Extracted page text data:
- Opening Delimiter -

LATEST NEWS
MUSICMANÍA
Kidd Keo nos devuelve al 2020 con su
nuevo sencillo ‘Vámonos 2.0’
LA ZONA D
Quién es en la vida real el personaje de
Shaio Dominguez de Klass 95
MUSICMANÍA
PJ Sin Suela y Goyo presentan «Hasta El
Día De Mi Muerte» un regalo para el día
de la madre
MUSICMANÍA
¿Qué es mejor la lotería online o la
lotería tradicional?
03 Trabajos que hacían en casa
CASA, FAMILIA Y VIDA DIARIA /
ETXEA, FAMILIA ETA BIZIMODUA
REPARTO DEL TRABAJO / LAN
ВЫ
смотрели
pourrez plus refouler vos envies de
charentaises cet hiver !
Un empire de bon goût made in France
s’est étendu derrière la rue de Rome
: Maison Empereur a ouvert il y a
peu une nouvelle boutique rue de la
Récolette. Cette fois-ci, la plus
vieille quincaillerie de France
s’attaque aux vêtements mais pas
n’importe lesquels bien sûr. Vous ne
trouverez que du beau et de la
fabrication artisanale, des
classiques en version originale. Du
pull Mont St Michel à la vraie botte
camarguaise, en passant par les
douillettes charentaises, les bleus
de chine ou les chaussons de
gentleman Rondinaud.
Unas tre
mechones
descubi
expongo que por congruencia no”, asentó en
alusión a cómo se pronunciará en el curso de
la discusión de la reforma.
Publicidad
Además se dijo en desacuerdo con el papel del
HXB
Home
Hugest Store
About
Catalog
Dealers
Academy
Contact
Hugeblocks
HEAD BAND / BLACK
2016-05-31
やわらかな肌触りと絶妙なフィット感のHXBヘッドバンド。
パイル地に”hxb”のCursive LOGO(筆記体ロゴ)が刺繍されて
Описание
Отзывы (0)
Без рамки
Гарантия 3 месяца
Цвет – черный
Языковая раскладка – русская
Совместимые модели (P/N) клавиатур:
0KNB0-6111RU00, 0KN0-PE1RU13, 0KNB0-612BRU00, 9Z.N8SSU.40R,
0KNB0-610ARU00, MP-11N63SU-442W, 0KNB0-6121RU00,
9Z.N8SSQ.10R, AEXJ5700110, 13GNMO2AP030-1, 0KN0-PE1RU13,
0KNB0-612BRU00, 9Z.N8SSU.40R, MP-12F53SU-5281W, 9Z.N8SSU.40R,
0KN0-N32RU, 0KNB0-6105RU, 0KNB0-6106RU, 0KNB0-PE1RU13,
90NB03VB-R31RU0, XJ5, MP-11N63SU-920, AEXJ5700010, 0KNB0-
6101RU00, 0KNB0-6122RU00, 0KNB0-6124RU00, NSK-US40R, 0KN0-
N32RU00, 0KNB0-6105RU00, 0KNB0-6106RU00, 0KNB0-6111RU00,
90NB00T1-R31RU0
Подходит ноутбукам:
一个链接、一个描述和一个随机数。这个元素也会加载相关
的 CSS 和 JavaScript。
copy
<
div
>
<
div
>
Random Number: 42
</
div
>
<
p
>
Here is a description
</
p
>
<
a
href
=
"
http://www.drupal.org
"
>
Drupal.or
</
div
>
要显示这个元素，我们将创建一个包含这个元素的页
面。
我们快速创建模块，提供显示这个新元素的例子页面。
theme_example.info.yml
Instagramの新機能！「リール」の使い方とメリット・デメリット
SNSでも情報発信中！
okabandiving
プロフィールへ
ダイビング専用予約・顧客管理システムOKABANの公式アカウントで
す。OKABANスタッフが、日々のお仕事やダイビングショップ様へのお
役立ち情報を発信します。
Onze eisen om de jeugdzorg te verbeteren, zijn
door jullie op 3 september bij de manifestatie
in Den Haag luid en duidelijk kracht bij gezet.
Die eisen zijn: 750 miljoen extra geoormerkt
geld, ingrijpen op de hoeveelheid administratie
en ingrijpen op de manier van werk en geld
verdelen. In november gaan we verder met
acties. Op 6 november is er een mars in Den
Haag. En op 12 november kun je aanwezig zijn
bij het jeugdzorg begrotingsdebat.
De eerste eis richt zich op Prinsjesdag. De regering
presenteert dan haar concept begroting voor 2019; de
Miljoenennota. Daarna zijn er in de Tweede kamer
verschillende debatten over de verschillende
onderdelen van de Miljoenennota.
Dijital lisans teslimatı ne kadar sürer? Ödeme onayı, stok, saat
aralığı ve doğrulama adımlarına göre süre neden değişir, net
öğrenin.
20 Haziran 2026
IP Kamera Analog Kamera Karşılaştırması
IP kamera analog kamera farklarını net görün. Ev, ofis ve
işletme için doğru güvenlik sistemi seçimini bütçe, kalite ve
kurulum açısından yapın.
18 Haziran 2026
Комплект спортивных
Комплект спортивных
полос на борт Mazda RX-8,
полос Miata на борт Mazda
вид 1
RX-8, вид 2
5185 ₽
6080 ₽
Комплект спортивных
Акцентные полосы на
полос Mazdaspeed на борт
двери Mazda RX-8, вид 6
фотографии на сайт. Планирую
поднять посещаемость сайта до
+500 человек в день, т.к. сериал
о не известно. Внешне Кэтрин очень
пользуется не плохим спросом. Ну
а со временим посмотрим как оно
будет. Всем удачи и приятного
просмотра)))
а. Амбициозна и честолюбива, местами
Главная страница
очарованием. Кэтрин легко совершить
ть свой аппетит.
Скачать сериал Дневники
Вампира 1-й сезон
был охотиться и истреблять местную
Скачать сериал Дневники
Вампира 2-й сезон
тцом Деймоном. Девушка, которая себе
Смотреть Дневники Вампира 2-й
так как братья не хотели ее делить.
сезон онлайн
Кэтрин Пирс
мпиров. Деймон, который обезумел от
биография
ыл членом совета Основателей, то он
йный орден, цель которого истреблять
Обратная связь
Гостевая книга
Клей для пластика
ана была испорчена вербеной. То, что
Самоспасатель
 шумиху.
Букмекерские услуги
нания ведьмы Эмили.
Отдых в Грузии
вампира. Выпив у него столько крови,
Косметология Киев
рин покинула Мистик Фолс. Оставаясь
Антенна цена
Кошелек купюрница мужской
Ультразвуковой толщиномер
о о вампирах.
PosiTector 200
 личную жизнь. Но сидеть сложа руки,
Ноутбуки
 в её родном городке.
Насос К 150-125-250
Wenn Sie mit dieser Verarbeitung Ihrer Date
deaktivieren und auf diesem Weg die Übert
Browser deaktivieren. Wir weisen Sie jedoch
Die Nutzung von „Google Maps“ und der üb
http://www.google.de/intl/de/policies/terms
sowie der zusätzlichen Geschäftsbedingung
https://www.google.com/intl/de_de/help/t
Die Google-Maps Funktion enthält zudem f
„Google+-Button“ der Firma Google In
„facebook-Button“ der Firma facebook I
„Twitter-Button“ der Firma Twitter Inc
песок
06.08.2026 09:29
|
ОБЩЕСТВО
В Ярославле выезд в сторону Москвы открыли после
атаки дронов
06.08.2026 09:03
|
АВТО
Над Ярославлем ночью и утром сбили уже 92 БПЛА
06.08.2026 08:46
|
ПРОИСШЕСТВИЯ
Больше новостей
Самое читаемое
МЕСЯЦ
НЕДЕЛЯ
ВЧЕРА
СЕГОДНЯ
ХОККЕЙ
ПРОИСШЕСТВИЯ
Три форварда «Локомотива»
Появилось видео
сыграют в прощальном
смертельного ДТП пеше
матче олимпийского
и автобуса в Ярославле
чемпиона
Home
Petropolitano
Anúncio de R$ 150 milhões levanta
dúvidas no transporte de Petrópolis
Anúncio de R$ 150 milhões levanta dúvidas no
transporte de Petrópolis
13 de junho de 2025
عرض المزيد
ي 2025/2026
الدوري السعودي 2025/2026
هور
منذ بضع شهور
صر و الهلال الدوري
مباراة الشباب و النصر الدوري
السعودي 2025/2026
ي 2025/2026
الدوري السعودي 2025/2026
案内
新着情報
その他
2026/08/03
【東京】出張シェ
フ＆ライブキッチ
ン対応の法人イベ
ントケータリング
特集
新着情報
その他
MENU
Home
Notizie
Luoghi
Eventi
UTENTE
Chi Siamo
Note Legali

- Closing Delimiter -

→ **Work instruction**
The reply should consist solely of the lines of the data, exact, from the opening line through the line with "de la madre", inclusive.

→ **Output for this exercise**
LATEST NEWS
MUSICMANÍA
Kidd Keo nos devuelve al 2020 con su
nuevo sencillo ‘Vámonos 2.0’
LA ZONA D
Quién es en la vida real el personaje de
Shaio Dominguez de Klass 95
MUSICMANÍA
PJ Sin Suela y Goyo presentan «Hasta El
Día De Mi Muerte» un regalo para el día
de la madre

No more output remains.